With Halley’s close help, and that of many friends and colleagues, that article was published today: How Do I (Not) Look: Live Feed Video and Viral Black Death. My writing, and thinking, occurred in conversation, actual and in my head, with a great many friends and scholars who I’d like to point to here, in no particular order and most likely forgetting some, less for reasons of intellectual property and more to name that my/our understanding of momentous social, technological, personal mayhem and change occurs in communities of care and practice and thought: Natalie Bookchin, Gabrielle Foreman, Robert Reid-Pharr, Cheryl Dunye, Kemi Ilenanmi, Alisa Lebow, Jenny Terry, Roopali Mukherjee, Marta Zarzycka, Jen Malkowski, Lisa Cartwright, Marita Sturken, Nick Mirzoeff, Patty Zimmermann, Sam Gregory,  Deirdre Boyle, Safiya Noble, LaCharles Ward, Ellen Scott, bell hooks, Paola Bacchetta, Tina Campt,  Inderpal Grewal,  Caren Kaplan, Minoo Moallem, Susan Sontag, Henry Jenkins, Sherri Williams, Jodi Dean, Michael Gillespie, Stephen Winter, Theodore Kerr and Diamond Reynolds.

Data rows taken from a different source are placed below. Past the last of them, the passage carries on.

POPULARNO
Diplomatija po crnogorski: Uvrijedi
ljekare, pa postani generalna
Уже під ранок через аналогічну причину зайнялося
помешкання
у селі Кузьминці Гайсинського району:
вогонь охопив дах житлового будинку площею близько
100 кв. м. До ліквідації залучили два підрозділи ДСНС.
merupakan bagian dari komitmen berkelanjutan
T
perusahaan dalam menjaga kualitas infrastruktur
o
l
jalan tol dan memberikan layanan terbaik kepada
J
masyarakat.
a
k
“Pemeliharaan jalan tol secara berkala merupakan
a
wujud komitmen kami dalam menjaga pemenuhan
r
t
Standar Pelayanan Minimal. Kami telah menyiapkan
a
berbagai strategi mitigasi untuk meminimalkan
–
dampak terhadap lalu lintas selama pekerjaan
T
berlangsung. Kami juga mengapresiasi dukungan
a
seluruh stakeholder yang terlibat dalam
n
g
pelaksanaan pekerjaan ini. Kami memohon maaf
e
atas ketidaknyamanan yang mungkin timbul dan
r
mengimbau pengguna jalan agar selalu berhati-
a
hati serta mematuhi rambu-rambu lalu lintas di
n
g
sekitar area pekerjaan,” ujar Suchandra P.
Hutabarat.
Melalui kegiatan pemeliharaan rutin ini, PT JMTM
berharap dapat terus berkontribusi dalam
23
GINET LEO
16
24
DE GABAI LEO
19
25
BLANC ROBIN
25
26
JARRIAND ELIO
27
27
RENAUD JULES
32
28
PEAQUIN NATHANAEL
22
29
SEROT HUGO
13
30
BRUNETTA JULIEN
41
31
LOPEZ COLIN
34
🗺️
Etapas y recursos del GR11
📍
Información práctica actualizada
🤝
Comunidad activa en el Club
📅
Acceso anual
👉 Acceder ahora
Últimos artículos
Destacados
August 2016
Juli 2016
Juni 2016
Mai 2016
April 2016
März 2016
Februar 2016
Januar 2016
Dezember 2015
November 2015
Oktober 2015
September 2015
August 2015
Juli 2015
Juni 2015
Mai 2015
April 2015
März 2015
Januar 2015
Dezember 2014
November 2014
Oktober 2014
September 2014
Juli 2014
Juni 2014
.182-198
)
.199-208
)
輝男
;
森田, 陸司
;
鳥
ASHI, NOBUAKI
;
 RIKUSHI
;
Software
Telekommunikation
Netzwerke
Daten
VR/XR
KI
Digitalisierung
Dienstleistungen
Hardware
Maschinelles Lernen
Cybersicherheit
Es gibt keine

I write in honor of Reynold’s work and in the name of our shared witnessing of the death of Philando Castile and so many others.

I am sure my friends and colleagues above will not agree with all of my thoughts on this volatile and horrible matter, nor would I want them to, but I do hope they will understand how critical their voices (and long term work on issues of violence, visibility, video and racial injustice) have been for me during this time.